CEPは当初、環境汚染について調査していたが、現在は以下の7つの指標で評価しているそうです。
1.環境保護度
有害物質の排出量、環境法の遵守度、環境マネジメントシステムの有無。
2.女性の働きやすさ
女性の地位、数、地位向上のための教育プログラム、女性がオーナーのサプライヤーとの取引の有無
3.マイノリティの働きやすさ
マイノリティの地位、数、地位向上のための教育プログラム、マイノリティがオーナーのサプライヤーとの取引の有無
4.寄付行為
お金だけでなく備品、サービスの提供も含んでいる。
5.ファミリー重視度
仕事と家庭が両立するためのプログラム、育児支援、介護支援、フレックスタイムなどの有無。
6.労働環境への配慮度
保険制度、年金、ボーナス、教育制度の有無。労働法の遵守など。
7.情報公開
上記の6 つの情報が公開されているかなど。
(参考:http://blhrri.org/kenkyu/bukai/jinken/kigyo/kigyo_0008.htm )
 まあ、アメリカらしく、“マイノリティの働きやすさ”や“寄付行為”なんていうのも指標に入っていますが、基本的に“人と自然に優しい企業の紹介”みたいなものですかね。
 同意できる部分も少なからずありますが、これをそのままストレートに日本に持ってきて、「Shopping for a Better World in Japan」みたいなのを作られた日には、ちょっと黙っておけないでしょうね。
 だって、歴史的背景などを鑑みずに“マイノリティがオーナーのサプライヤーとの取引の有無”なんていうのが採点基準になると、半島系パチンコ屋との取引がある企業が有利になる、というおかしなことが起きてしまいます。
 “人と自然に優しい企業の紹介”なのに、人生を賭博に狂わせ、その上集めた資金を核ミサイルの開発に利用している企業とのつながりがある方が評価が高い、て、矛盾しすぎです。
 環境面でも、「うちはCO2を25%減らそうとしている民主党を応援します」と言っただけでプラス評価がされそうだし、寄付行為なんてあまりにも漠然としすぎです。
 大元の理念みたいなものは、評価できますが、個別によーく検証してから導入しないと、差別利権や環境利権に群がる人々(左翼系が多い)に食い物にされそうです。
 あと、工場が移った先の、発展途上国の労働問題については、フェアトレードっていうシステムもありますが、これもよーく見てみたら、フェアトレードをやっている組織が実は中間搾取を行っていて、労働問題の解決にはほとんど役立っていない、とかありそうです。
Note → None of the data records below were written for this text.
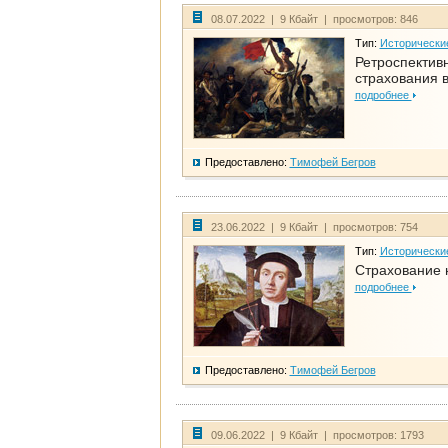
08.07.2022 | 9 Кбайт | просмотров: 846
Тип:
Исторически
Ретроспективн
страхования в
подробнее
Предоставлено:
Тимофей Бегров
23.06.2022 | 9 Кбайт | просмотров: 754
Тип:
Исторически
Страхование 
подробнее
Предоставлено:
Тимофей Бегров
09.06.2022 | 9 Кбайт | просмотров: 1793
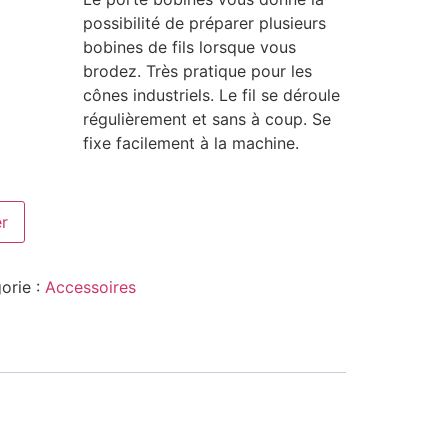
possibilité de préparer plusieurs
bobines de fils lorsque vous
brodez. Très pratique pour les
cônes industriels. Le fil se déroule
régulièrement et sans à coup. Se
fixe facilement à la machine.
er
orie :
Accessoires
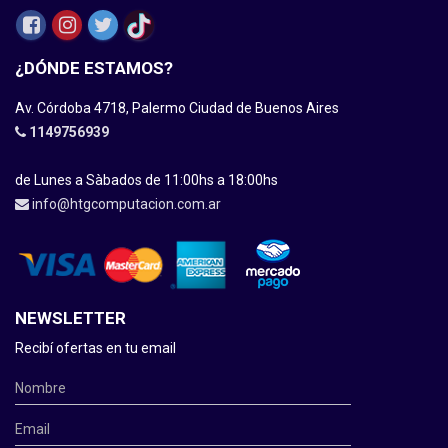
¿DÓNDE ESTAMOS?
Av. Córdoba 4718, Palermo Ciudad de Buenos Aires
1149756939
de Lunes a Sàbados de 11:00hs a 18:00hs
info@htgcomputacion.com.ar
NEWSLETTER
Recibí ofertas en tu email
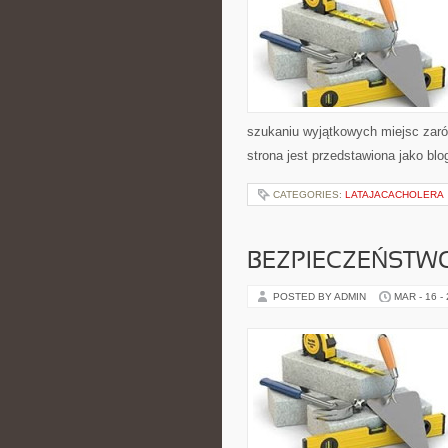
szukaniu wyjątkowych miejsc zaró
strona jest przedstawiona jako blo
CATEGORIES:
LATAJACACHOLERA
BEZPIECZEŃSTWO
POSTED BY ADMIN
MAR - 16 -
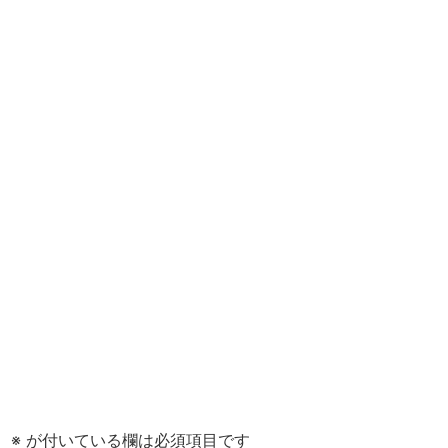
。
※
が付いている欄は必須項目です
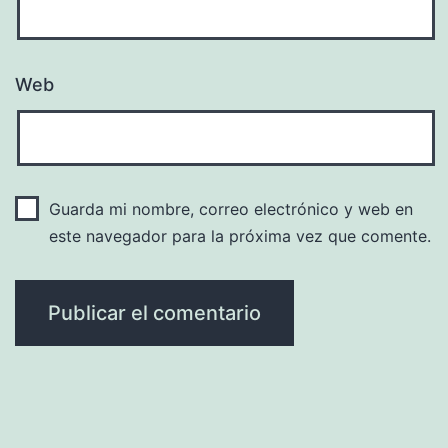
Web
Guarda mi nombre, correo electrónico y web en
este navegador para la próxima vez que comente.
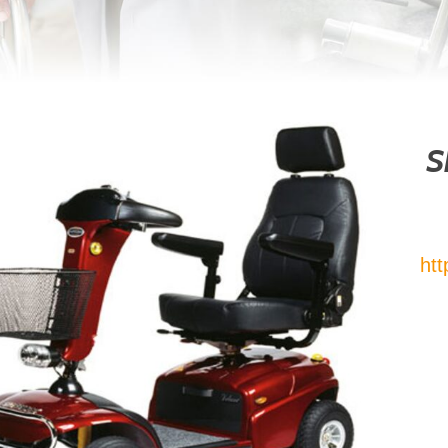
S
htt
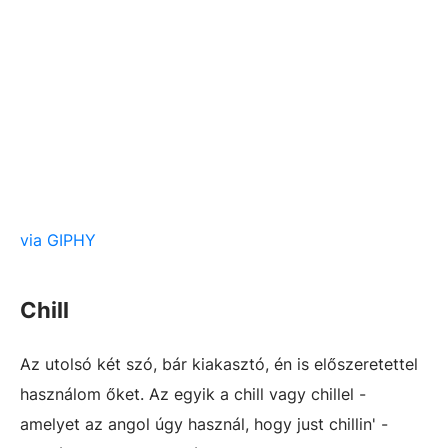
via GIPHY
Chill
Az utolsó két szó, bár kiakasztó, én is előszeretettel
használom őket. Az egyik a chill vagy chillel -
amelyet az angol úgy használ, hogy just chillin' -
まあ、あくまで主観の入ったひねくれた推測ですが…
 でも、国内のフェアトレード組織を紹介するHPからリンクを辿っていくと、反戦本の紹介もしている組織にぶち当たったり、と、何かと政治臭漂う発見があったのも事実です。
 一概に切り捨てて論評するつもりはありませんし、真面目に活動している人だって少なからずいるでしょう。
 ただ、無条件に「この人達は良いことをしている」と思ってせっせとそこの商品を買っていても、その思いが届かない可能性があるのは知っておくべきかと思います。
 こうなってくると、「発展途上国の子供達の為に」と、せっせとフェアトレードや上記紹介本で紹介された企業の商品を買うよりも、素直に国産の商品を買っておいた方が、後から「裏切られた」なんて思う事も少ないのではないでしょうか?
 それに、何といっても、派遣切りなどの雇用問題解決の突破口になるのではないでしょうか。
 結局は、先月初めの金美齢先生の小林市での講演会の内容に繋がるんですね。
 自国の、もっと言えば地域の問題さえ解決しようとしてないのに、グローバルな問題に目を向けるのって、偽善っぽいというか、順番が違うぞ、と言いたいです。